KING: She loved him a great deal, though, did she not?

ISABELLA ROSSELLINI: They loved each other immensely. Yes, you could see it even in the photos, in the photos album of the family. You could see it in their eyes. They did -- they were very much in love.

KING: Ingrid, how were they as parents?

INGRID ROSSELLINI: As parents? Well, they didn't have to -- they were not present the way we three have been parents much -- you know, with our kids all the time. And the work took them away. Mama -- we -- for example, the three of us lived in Rome and Mama lived in Paris. So we didn't see her that much. But when she was with us, she was wonderful. And father, too. I mean, I think -- as my sister said, I adored Mama, and also our father. For me, they were the greatest people in the world. But yes.

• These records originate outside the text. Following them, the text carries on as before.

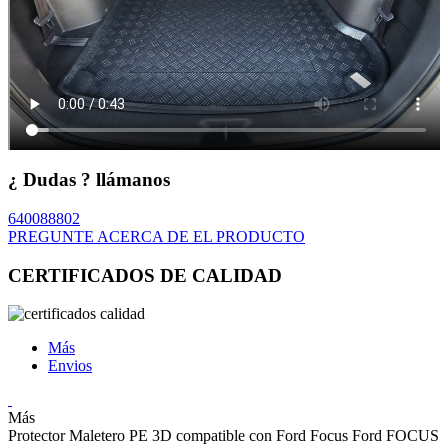
¿ Dudas ? llámanos
640088802
PREGUNTE ACERCA DE EL PRODUCTO
CERTIFICADOS DE CALIDAD
Más
Envios
Más
Protector Maletero PE 3D compatible con Ford Focus Ford FOCUS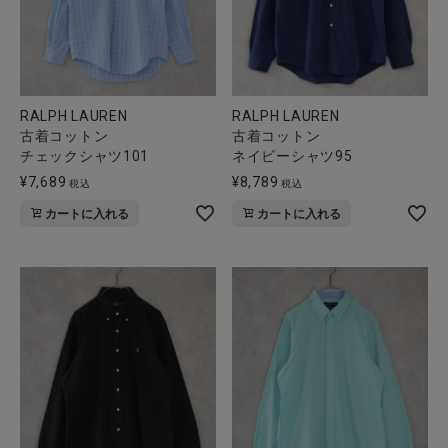
RALPH LAUREN
RALPH LAUREN
古着コットン
古着コットン
チェックシャツ101
ネイビーシャツ95
¥
7,689
¥
8,789
税込
税込
カートに入れる
カートに入れる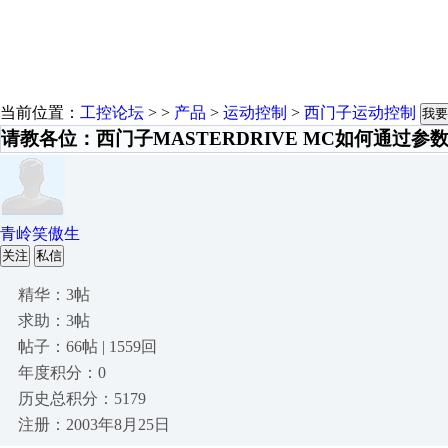
当前位置：
工控论坛
> >
产品
>
运动控制
>
西门子运动控制
我要
请教各位：西门子MASTERDRIVE MC如何通过
青岭笑傲生
关注
私信
精华：3帖
求助：3帖
帖子：66帖 | 1559回
年度积分：0
历史总积分：5179
注册：2003年8月25日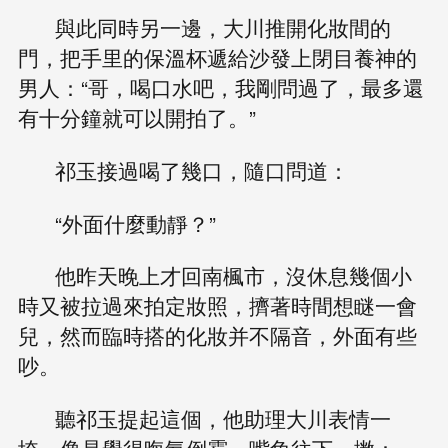
與此同時另一邊，大川推開化妝間的
門，把手里的保溫杯遞給沙發上閉目養神的
男人：“哥，喝口水吧，我剛問過了，最多還
有十分鐘就可以開拍了。”
祁玉接過喝了幾口，隨口問道：
“外面什麼動靜？”
他昨天晚上才回南楓市，沒休息幾個小
時又被拉過來拍定妝照，擠著時間想瞇一會
兒，然而臨時搭的化妝并不隔音，外面有些
吵。
聽祁玉提起這個，他助理大川表情一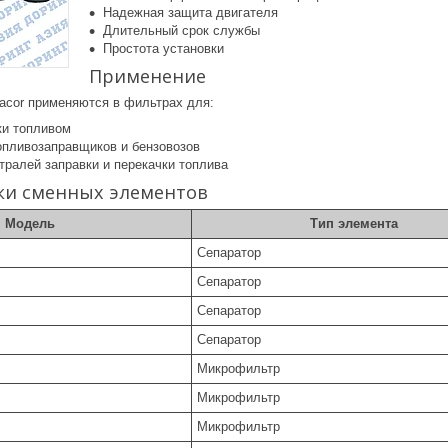
Надежная защита двигателя
Длительный срок службы
Простота установки
Применение
cor применяются в фильтрах для:
ки топливом
пливозаправщиков и бензовозов
тралей заправки и перекачки топлива
ки сменных элементов
Модель
Тип элемента
Сепаратор
Сепаратор
Сепаратор
Сепаратор
Микрофильтр
Микрофильтр
Микрофильтр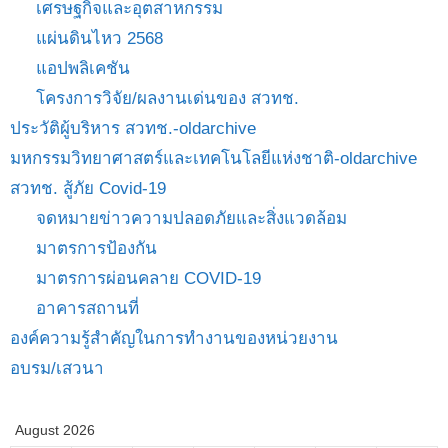
เศรษฐกิจและอุตสาหกรรม
แผ่นดินไหว 2568
แอปพลิเคชัน
โครงการวิจัย/ผลงานเด่นของ สวทช.
ประวัติผู้บริหาร สวทช.-oldarchive
มหกรรมวิทยาศาสตร์และเทคโนโลยีแห่งชาติ-oldarchive
สวทช. สู้ภัย Covid-19
จดหมายข่าวความปลอดภัยและสิ่งแวดล้อม
มาตรการป้องกัน
มาตรการผ่อนคลาย COVID-19
อาคารสถานที่
องค์ความรู้สำคัญในการทำงานของหน่วยงาน
อบรม/เสวนา
August 2026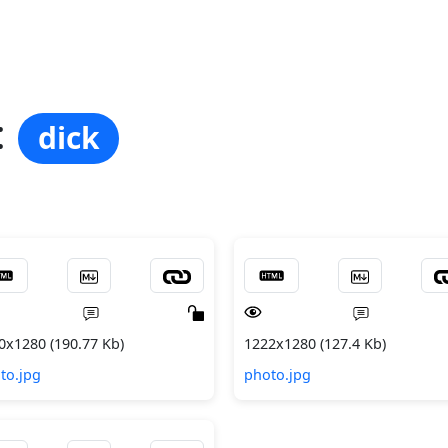
:
dick
0x1280 (190.77 Kb)
1222x1280 (127.4 Kb)
to.jpg
photo.jpg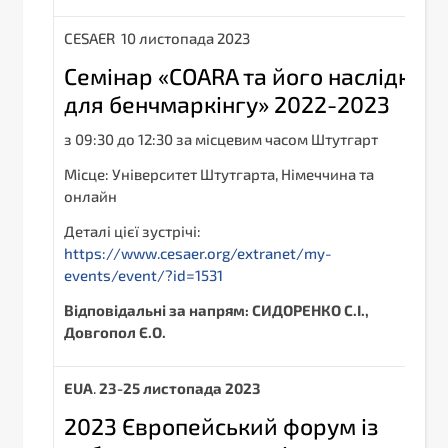
СESAER 10 листопада 2023
Семінар «COARA та його наслідки
для бенчмаркінгу» 2022-2023
з 09:30 до 12:30 за місцевим часом Штутгарт
Місце: Університет Штутгарта, Німеччина та
онлайн
Деталі цієї зустрічі:
https://www.cesaer.org/extranet/my-
events/event/?id=1531
Відповідальні за напрям: СИДОРЕНКО С.І.,
Довгопол Є.О.
EUA
.
23-25 листопада 2023
2023 Європейський форум із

What I'm sorry is that they died when we were very young, and we didn't have the chance to have a relationship with them as older people, you know, not as (UNINTELLIGIBLE) children. It would have been wonderful, but life took that away from us.

KING: Yes. We'll be right back with Isabella Rossellini, Ingrid Rossellini and Pia Lindstrom, the daughters of the late Ingrid Bergman on the occasion of the 60th anniversary of "Casablanca," now out in DVD. Don't go away.


BERGMAN: Oh, I don't know what's right any longer! You have to think for both of us. For all of us.

BOGART: All right, I will. Here's looking at you, kid.

BERGMAN: I wish I didn't love you so much.



BERGMAN: We made a picture together called "Casablanca." I was delighted because I had admired Bogart very much as an actor. I found him fascinating. There was something mysterious about him. And it was dangerous. There was danger around him. And with all his toughness and roughness, you still felt that behind it all, there was a tender heart. (END VIDEO CLIP)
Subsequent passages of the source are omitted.